Gewährleistung einer kostenlosen und/oder vollständig erstatteten Impfung;

Stellen Sie sicher, dass der Impfstoff leicht zugänglich ist, insbesondere für Zielgruppen und gefährdete Bevölkerungsgruppen oder Bevölkerungsgruppen mit hohem Risiko.

Durch Impfung vermeidbare Krebsimpfungen in nationale Krebsbekämpfungsprogramme integrieren;

Stärkung der Kommunikationsbemühungen, insbesondere Hervorhebung der Vorteile der Impfung für Eltern, Jugendliche und Zielgruppen sowie Bekämpfung von Fehlern und Fehlinformationen;

Verbesserung der Überwachung und Berichterstattung über die Durchimpfungsrate, um Lücken zu identifizieren, die behoben werden müssen;

Festlegung eines festen Ziels für die HPV-Impfung von Jungen;

Insbesondere für HBV die nationalen Anstrengungen intensivieren, um die von der WHO für 2030 festgelegten Ziele zu erreichen:

95 % (3. Dosis) Impfschutz der Kinderimpfung gegen HBV;

95 % der schwangeren Frauen wurden auf Hepatitis B getestet;

95 % der Neugeborenen erhielten rechtzeitig (innerhalb von 24 Stunden nach der Geburt) Impfungen gegen die Geburtsdosis HBV, einschließlich der Stärkung der Systeme zur Überwachung der Fortschritte bei der Erreichung dieser Ziele und der Nutzung der Unterstützung des ECDC, falls erforderlich;

Erstellung robuster elektronischer Impfausweise;

Austausch bewährter Verfahren mit anderen Mitgliedstaaten zur Verbesserung der nationalen Bemühungen.

Darin heißt es, dass die Europäische Kommission die Mitgliedstaaten bei der Umsetzung der Empfehlung unterstützen wird. Insbesondere ein Modell für Kommunikationskampagnen, die auf nationale Bedürfnisse zugeschnitten sind und nationale Besonderheiten berücksichtigen, um das Bewusstsein für die Bedeutung dieser Impfstoffe zu schärfen.
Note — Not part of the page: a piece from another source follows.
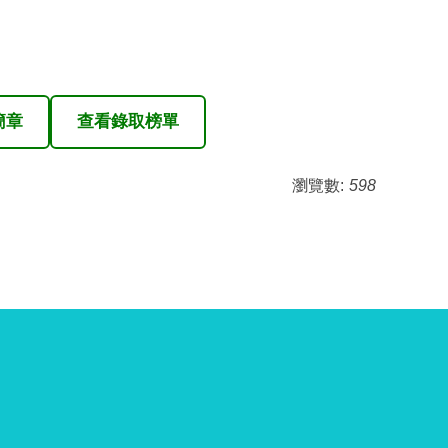
簡章
查看錄取榜單
瀏覽數:
598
Die Europäische Kommission wird Arbeiten zur Verbesserung der Überwachung in der gesamten EU unterstützen, während das Europäische Zentrum für die Prävention und die Kontrolle von Krankheiten (ECDC) bis Ende 2024 ein neues Dashboard der nationalen HPV- und HBV-Impfraten entwickeln wird, das einen besseren Überblick bietet. der Situation.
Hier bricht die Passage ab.